For first-time homebuyers, Harris wants to provide a $25,000 tax credit for down-payment assistance. The campaign estimates this could help more than 4 million households. Some economists have questioned the idea, saying it could further inflate housing prices. Harris' campaign has asserted it would roll out the tax credit, which would require congressional approval, gradually and in line with the increase in production.
Harris is targeting corporate practices in rental housing. Though large institutional investors own a small percentage of single-family home rentals — just over 3% nationwide, according to a Brookings Institution estimate — the number is larger and increasing in certain markets. Harris wants to curtail the practice. Citing a recent U.S. Department of Justice lawsuit against a major real estate firm alleging collusion in setting prices, Harris is calling for the passage of legislation that would ban property owners from coordinating price, supply and other rental housing information.
Trump
Trump, a real estate developer, has fewer specifics than his opponent in addressing housing affordability. Most significantly, he has tied his plan for mass deportations to housing.
The Republican nominee said his administration would remove 11 million immigrants living in the country illegally by having the National Guard, local police forces in cooperative states and the military go door-to-door in a process that he said recently would be a "bloody story." The effort would cause widespread disruption to families, including those having a mix of U.S. citizens and those living in the country illegally, and to the economy.
Trump's campaign has said the reduction in the population would lessen demand for housing and therefore lower costs. Some research has shown that immigration in general — not limited to those living in the country illegally — can increase housing prices and rents in U.S. cities that have been destinations for migrants.

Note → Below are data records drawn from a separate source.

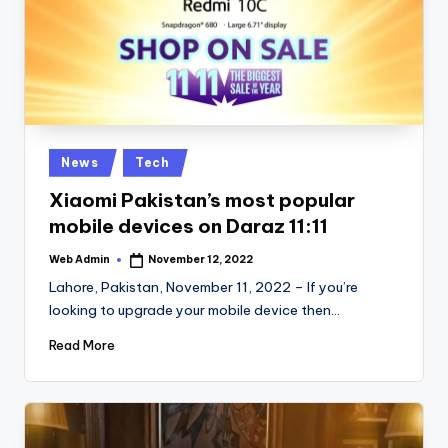
Posted
News
Tech
in
Xiaomi Pakistan’s most popular
mobile devices on Daraz 11:11
Web Admin
November 12, 2022
Posted
by
Lahore, Pakistan, November 11, 2022 – If you’re
looking to upgrade your mobile device then…
Read More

But the picture is more complicated. Migrants living in the country illegally have been more likely to live in overcrowded conditions, meaning their departure would leave fewer units available. Undocumented laborers make up a significant portion of the construction workforce. A recent paper from researchers at the University of Utah and University of Wisconsin found that greater immigration enforcement led to less homebuilding, higher home prices and fewer jobs for domestic construction workers.
Aside from immigration, Trump has called for cutting regulations that make it more difficult to build housing. At the same time, he wants to preserve local zoning regulations that prohibit the construction of affordable housing in areas set aside for single-family homes. On the latter point, Trump has said he would reverse Biden administration efforts to integrate wealthy communities with lower-cost housing, policies that the former president called "Joe Biden's sinister plan to abolish the suburbs." As a landlord in the 1970s, Trump settled a Justice Department lawsuit in New York that accused his family's company of discriminating against Black tenants.

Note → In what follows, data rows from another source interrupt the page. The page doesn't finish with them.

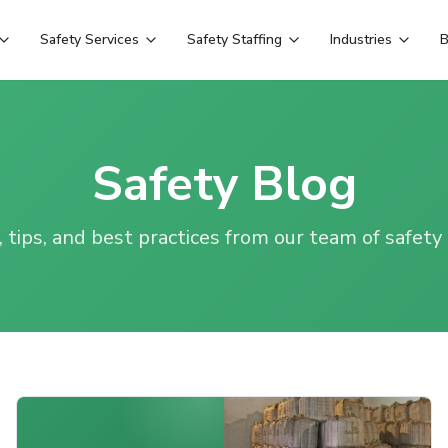
Safety Services
Safety Staffing
Industries
B
Safety Blog
, tips, and best practices from our team of safety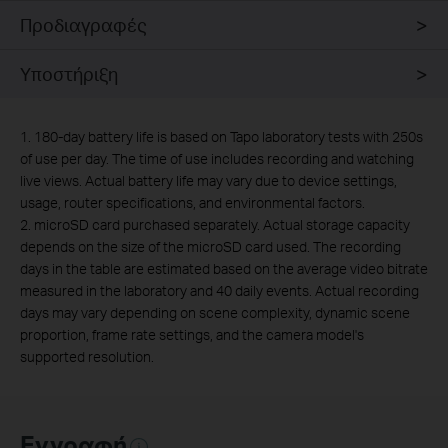
Προδιαγραφές
Υποστήριξη
1. 180-day battery life is based on Tapo laboratory tests with 250s
of use per day. The time of use includes recording and watching
live views. Actual battery life may vary due to device settings,
usage, router specifications, and environmental factors.
2.
microSD card purchased separately. Actual storage capacity
depends on the size of the microSD card used. The recording
days in the table are estimated based on the average video bitrate
measured in the laboratory and 40 daily events. Actual recording
days may vary depending on scene complexity, dynamic scene
proportion, frame rate settings, and the camera model's
supported resolution.
Εγγραφή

Trump has pointed to lowering interest rates to help with affordability. To combat inflation in recent years, the Federal Reserve raised rates, which led to a dramatic increase in mortgage costs and a chill on homebuying. Trump's pledge to bring them down conflicts with the historical independence of the Federal Reserve in rate setting, which is supposed to guard against prioritizing political over economic concerns.
Harris and Trump share one idea for housing affordability, though they're both light on details: making more federally owned land available for housing development.
Trump's campaign said that housing affordability worsened during Biden and Harris' time in office and that the former president would improve the situation.
"He will rein in federal spending, stop the unsustainable invasion of illegal aliens which is driving up housing costs, cut taxes for American families, eliminate costly regulations and free up appropriate portions of federal land for housing," said Karoline Leavitt, a Trump campaign spokesperson, in a statement.